ABOUT THIS TASK: Go through the material below and please tally the lines that hold the word "ядерної"; the number alone is the answer.

• • • • • • •

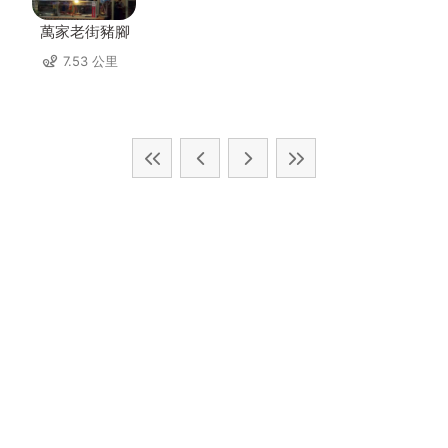
萬家老街豬腳
7.53 公里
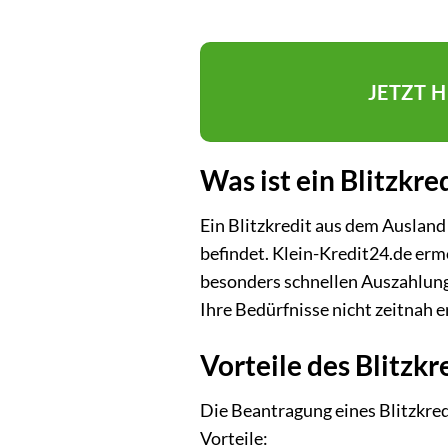
JETZT 
Was ist ein Blitzkr
Ein Blitzkredit aus dem Ausland
befindet. Klein-Kredit24.de erm
besonders schnellen Auszahlung.
Ihre Bedürfnisse nicht zeitnah e
Vorteile des Blitzk
Die Beantragung eines Blitzkred
Vorteile:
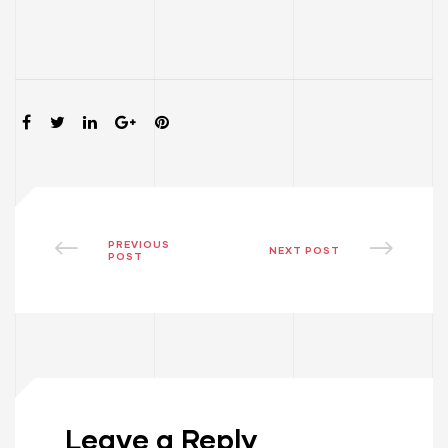
SHARE:
PREVIOUS
NEXT POST
POST
Leave a Reply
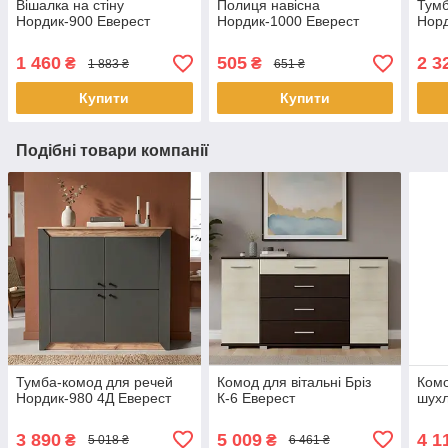
Вішалка на стіну
Полиця навісна
Тумб
Нордик-900 Еверест
Нордик-1000 Еверест
Норд
1 460
505
2 3
₴
₴
1 883 ₴
651 ₴
Купити
Купити
Подібні товари компанії
Тумба-комод для речей
Комод для вітальні Бріз
Комо
Нордик-980 4Д Еверест
К-6 Еверест
шухл
3 890
5 009
4 1
₴
₴
5 018 ₴
6 461 ₴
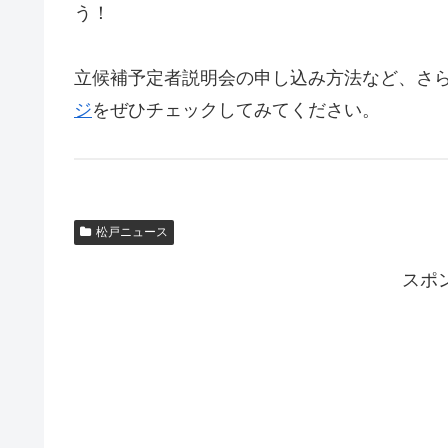
う！
立候補予定者説明会の申し込み方法など、さ
ジ
をぜひチェックしてみてください。
松戸ニュース
スポ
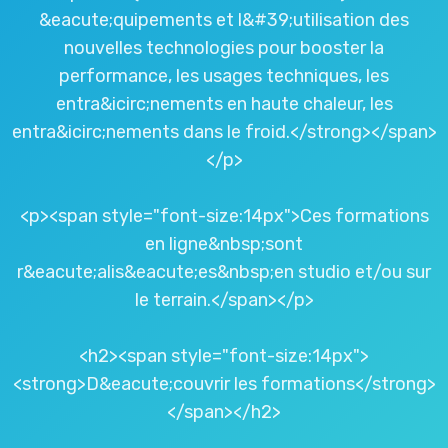
&eacute;quipements et l&#39;utilisation des
nouvelles technologies pour booster la
performance, les usages techniques, les
entra&icirc;nements en haute chaleur, les
entra&icirc;nements dans le froid.</strong></span>
</p>
<p><span style="font-size:14px">Ces formations
en ligne&nbsp;sont
r&eacute;alis&eacute;es&nbsp;en studio et/ou sur
le terrain.</span></p>
<h2><span style="font-size:14px">
<strong>D&eacute;couvrir les formations</strong>
</span></h2>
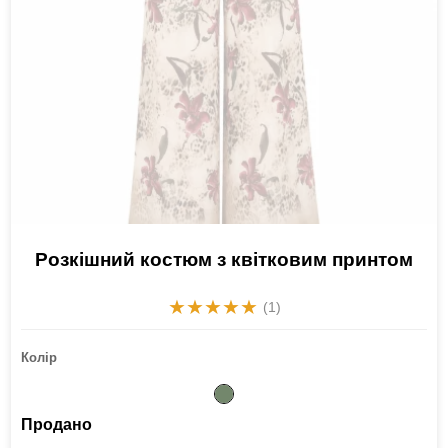
Розкішний костюм з квітковим принтом
★
★
★
★
★
(1)
Колір
Продано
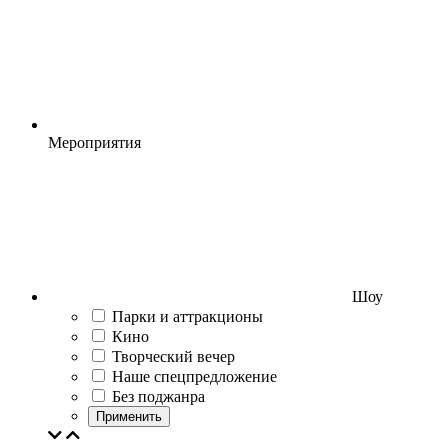
Мероприятия
Шоу
Парки и аттракционы
Кино
Творческий вечер
Наше спецпредложение
Без поджанра
Применить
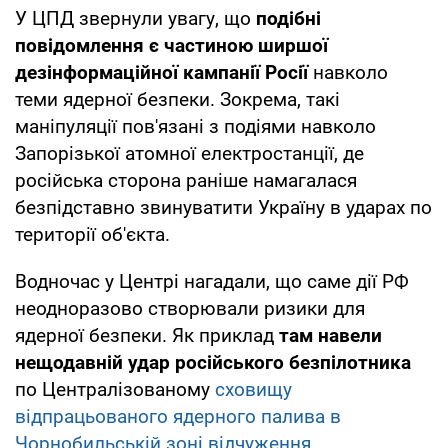
У ЦПД звернули увагу, що
подібні
повідомлення є частиною ширшої
дезінформаційної кампанії Росії
навколо
теми ядерної безпеки. Зокрема, такі
маніпуляції пов'язані з подіями навколо
Запорізької атомної електростанції, де
російська сторона раніше намагалася
безпідставно звинуватити Україну в ударах по
території об'єкта.
Водночас у Центрі нагадали, що саме дії РФ
неодноразово створювали ризики для
ядерної безпеки. Як приклад
там навели
нещодавній удар російського безпілотника
по Централізованому
сховищу
відпрацьованого ядерного палива в
Чорнобильській зоні відчуження
.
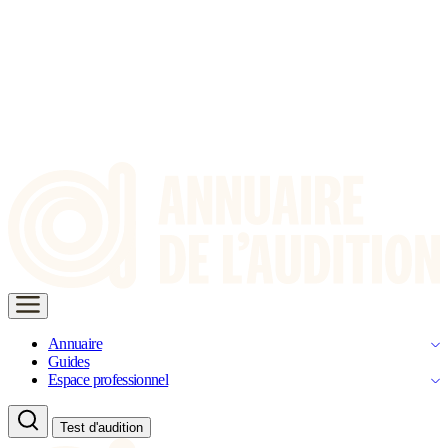
Annuaire
Guides
Espace professionnel
Test d'audition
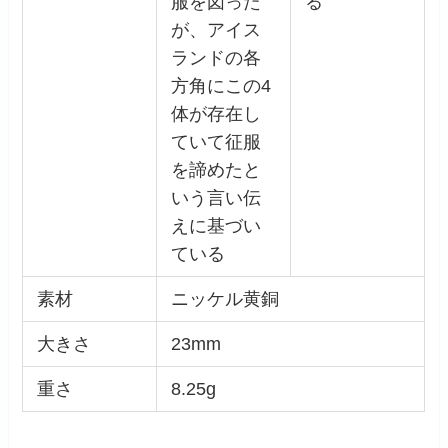
服を図った
る
が、アイス
ランドの各
方角にこの4
体が存在し
ていて征服
を諦めたと
いう言い伝
えに基づい
ている
素材
ニッケル黄銅
大きさ
23mm
重さ
8.25g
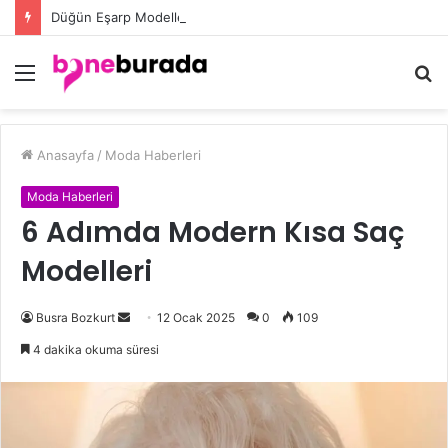
Düğün Eşarp Modelleri ile Göz Kamaştıran Şıklığın Sırları
Menü
A
y
...
Anasayfa
/
Moda Haberleri
Moda Haberleri
6 Adımda Modern Kısa Saç
Modelleri
Busra Bozkurt
B
12 Ocak 2025
0
109
i
4 dakika okuma süresi
r
e
-
p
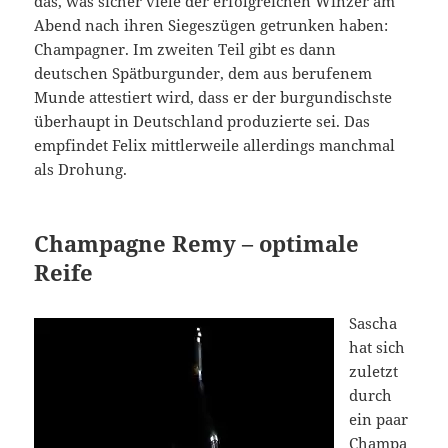
das, was sicher viele der erfolgreichen Winzer am
Abend nach ihren Siegeszügen getrunken haben:
Champagner. Im zweiten Teil gibt es dann
deutschen Spätburgunder, dem aus berufenem
Munde attestiert wird, dass er der burgundischste
überhaupt in Deutschland produzierte sei. Das
empfindet Felix mittlerweile allerdings manchmal
als Drohung.
Champagne Remy – optimale
Reife
Sascha
hat sich
zuletzt
durch
ein paar
Champa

• • • • • • •

RESULT: 2